Qi Bo dit : « Cela est dû à un excès de qi yang et à une insuffisance de qi yin. L’insuffisance de qi yin produit une chaleur interne, l’excès de qi yang produit une chaleur externe. Les chaleurs interne et externe se combattent mutuellement, la chaleur est comme si l’on tenait un charbon ardent. Le patient craint de porter des vêtements de coton, ne supporte pas qu’on s’approche de son corps, ni de s’approcher du lit et de la natte. Les couches (cou) sont obstruées, il n’y a pas de transpiration, la langue est sèche et brûlée, les lèvres sont desséchées, les muscles sont flétris et encore plus secs, et l’alimentation n’est plus distinguée du bon ou du mauvais. »
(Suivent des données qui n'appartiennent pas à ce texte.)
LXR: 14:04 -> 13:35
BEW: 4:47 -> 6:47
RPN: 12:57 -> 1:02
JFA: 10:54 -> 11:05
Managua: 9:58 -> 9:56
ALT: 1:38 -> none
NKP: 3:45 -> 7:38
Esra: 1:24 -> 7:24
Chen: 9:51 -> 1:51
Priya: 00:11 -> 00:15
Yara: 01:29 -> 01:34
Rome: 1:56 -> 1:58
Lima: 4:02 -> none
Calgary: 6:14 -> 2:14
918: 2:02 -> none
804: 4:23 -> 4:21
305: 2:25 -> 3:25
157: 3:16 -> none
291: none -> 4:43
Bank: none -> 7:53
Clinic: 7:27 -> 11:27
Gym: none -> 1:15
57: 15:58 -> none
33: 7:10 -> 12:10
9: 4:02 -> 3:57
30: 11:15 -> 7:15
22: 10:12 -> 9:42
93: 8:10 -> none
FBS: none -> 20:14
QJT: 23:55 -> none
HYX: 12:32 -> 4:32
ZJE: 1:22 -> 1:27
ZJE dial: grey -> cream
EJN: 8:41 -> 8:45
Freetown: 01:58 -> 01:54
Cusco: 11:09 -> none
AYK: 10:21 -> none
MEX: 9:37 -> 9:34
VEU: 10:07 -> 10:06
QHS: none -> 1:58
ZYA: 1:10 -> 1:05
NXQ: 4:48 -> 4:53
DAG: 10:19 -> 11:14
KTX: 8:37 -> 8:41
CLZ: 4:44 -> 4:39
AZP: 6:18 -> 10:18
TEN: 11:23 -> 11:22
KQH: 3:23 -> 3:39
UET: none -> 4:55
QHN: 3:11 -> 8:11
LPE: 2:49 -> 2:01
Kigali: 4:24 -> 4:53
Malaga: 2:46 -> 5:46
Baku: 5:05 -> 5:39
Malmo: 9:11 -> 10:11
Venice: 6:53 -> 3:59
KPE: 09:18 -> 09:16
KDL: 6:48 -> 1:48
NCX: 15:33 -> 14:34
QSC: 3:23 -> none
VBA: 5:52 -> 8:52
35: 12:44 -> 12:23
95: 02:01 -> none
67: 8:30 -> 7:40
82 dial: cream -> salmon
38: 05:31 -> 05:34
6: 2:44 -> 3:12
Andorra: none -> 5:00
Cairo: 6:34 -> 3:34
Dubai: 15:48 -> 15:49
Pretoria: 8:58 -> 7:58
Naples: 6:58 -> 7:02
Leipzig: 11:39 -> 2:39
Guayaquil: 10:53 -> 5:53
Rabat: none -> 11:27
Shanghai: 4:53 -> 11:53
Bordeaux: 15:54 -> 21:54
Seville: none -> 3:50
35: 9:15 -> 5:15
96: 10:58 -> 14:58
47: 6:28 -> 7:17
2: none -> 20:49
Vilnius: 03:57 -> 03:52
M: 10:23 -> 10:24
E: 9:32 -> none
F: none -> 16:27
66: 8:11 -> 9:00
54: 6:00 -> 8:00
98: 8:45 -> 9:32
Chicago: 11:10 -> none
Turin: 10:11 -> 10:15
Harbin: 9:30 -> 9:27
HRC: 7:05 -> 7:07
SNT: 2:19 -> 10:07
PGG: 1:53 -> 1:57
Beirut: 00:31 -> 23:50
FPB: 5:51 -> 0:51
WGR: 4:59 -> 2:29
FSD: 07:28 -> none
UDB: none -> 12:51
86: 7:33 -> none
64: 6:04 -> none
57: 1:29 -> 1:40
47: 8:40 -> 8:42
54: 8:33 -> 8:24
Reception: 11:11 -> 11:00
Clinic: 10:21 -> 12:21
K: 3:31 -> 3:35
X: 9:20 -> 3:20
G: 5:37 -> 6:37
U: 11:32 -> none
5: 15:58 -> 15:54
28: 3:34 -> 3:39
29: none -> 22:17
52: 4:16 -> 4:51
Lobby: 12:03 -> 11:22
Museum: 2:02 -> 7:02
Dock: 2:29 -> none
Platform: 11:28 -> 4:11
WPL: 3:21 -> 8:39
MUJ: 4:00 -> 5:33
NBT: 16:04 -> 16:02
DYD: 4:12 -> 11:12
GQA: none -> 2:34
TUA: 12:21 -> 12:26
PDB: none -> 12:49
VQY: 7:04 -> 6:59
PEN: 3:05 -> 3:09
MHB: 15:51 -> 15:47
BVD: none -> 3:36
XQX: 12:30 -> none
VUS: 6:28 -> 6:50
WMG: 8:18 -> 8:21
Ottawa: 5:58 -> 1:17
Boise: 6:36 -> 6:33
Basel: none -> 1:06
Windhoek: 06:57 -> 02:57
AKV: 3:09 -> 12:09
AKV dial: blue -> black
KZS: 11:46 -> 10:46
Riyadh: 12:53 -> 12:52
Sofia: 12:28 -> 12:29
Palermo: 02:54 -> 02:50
L’Empereur Jaune dit : « Bien. Comment choisir les points pour traiter cela ? »

Qi Bo dit : « Prenez le point Tianfu et le point Dazhu, chacun puncturé trois fois. Puncturez ensuite le point Zhonglü Shu pour éliminer la chaleur perverse. Ensuite, tonifiez le méridien Taiyin du pied et le méridien Taiyin de la main pour arrêter la transpiration. La chaleur se retire et la transpiration s’arrête, plus rapidement que de retirer un vêtement. »

L’Empereur Jaune dit : « Bien. »

L’Empereur Jaune dit : « Parmi ces techniques de puncture, vous parlez de dissiper les doutes, et vous dites qu’il s’agit de comprendre pleinement l’harmonisation du yin et du yang, de traiter l’excès et l’insuffisance par la tonification ou la dispersion, de sorte que le yin et le yang s’équilibrent et se transfèrent mutuellement. Comment les doutes sont-ils alors dissipés ? »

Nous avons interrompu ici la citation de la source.